Many educational institutions have even decided to keep a portion of their curriculum online even after things return to normal.
Online learning grew not only among students but also among professionals across various fields. Platforms like LinkedIn Learning and Udemy witnessed a major surge in users during the pandemic.
According to a 2020 report by Udemy, a massive online course provider, online learning enrolments have grown across the globe since the pandemic induced lockdown with a notable surge in countries like Spain (280% growth), India (200% growth), and Italy (320% growth).
Some of the best online learning platforms that helped people across the globe during the pandemic (and are expected to continue doing so) include 17zuoye, Yuanfudao, iTutorGroup, and Hujiang in China, Udacity, Coursera, Age of Learning, and Outschool in the U.S., and Byju’s in India.
Artificial Intelligence (AI)
AI is expected to account for 26% of the global GDP by 2030, contributing around $15.7 trillion. AI is found everywhere, from people’s lives to machines, to hardware and software.

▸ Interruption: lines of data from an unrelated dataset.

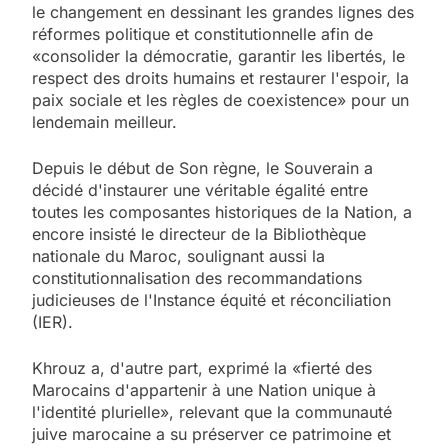
le changement en dessinant les grandes lignes des
réformes politique et constitutionnelle afin de
«consolider la démocratie, garantir les libertés, le
respect des droits humains et restaurer l'espoir, la
paix sociale et les règles de coexistence» pour un
lendemain meilleur.
Depuis le début de Son règne, le Souverain a
décidé d'instaurer une véritable égalité entre
toutes les composantes historiques de la Nation, a
encore insisté le directeur de la Bibliothèque
nationale du Maroc, soulignant aussi la
constitutionnalisation des recommandations
judicieuses de l'Instance équité et réconciliation
(IER).
Khrouz a, d'autre part, exprimé la «fierté des
Marocains d'appartenir à une Nation unique à
l'identité plurielle», relevant que la communauté
juive marocaine a su préserver ce patrimoine et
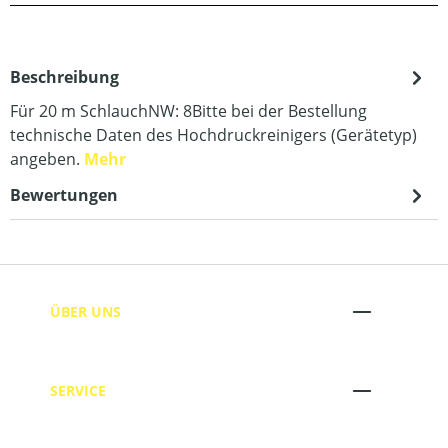
Beschreibung
Für 20 m SchlauchNW: 8Bitte bei der Bestellung
technische Daten des Hochdruckreinigers (Gerätetyp)
angeben.
Mehr
Bewertungen
ÜBER UNS
SERVICE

It is used in diverse industries including hospitals, military, home appliances, government and so on. AI has led to a wide range of innovation, such as speech and face recognition, data processing, etc.
Even though AI has been of incredible help during the social distancing and remote working era of the pandemic, the concern about robots replacing people in jobs is valid.
According to two landmark studies by the World Economic Forum, in 2025, 85 million jobs will be displaced while 97 million new jobs will be created by AI across 26 nations. This implies that automation will give rise to more jobs than those it eradicates.
Jobs such as developers, testers, tech specialists, etc. will be on the rise with many employees upskilling to fit into these profiles.
Contactless technology has exponentially grown in popularity since the onset of the pandemic. Starting from digital payments to biometric check-in for travel, the face of customer transactions has evolved and how. Digital payment is expected to grow at a CAGR of ~12% between 2021 to 2025 to reach around $10.5 trillion.
Almost 90% of the US shoppers seem to prefer touchless checkout features even when they’re shopping in brick-and-mortar stores.
Businesses that are providing seamless connectivity between warehouse, stores, and online service are expected to gain significant competitive advantage over their peers.
Headless commerce that allows a company’s front-end presentation platform to be decoupled from the back-end commerce functionality is growing popular with companies preferring to gain more flexibility in the backend. Headless commerce is a great solution for brands that are more experience focussed such as lifestyle brands.
Some other technologies gaining popularity within contactless shopping include facial recognition software, smarter AI, Big Data, IoT, more efficient communication networks, and augmented and virtual reality.
Customers increasingly prefer eco-friendly options and hence many companies are going paperless, using biodegradable packaging options, and utilizing recyclable materials for their products.
Since no-contact delivery is being preferred by customers, companies like Postmates, DoorDash, GrubHub etc are building on their no-contact options.
China’s delivery apps such as Meitun have been among the firsts to use autonomous vehicles to deliver groceries to customers. Robotic delivery is also being picked up by other geographies with US-based startups like Manna and Nuro using robotics and AI to build such options.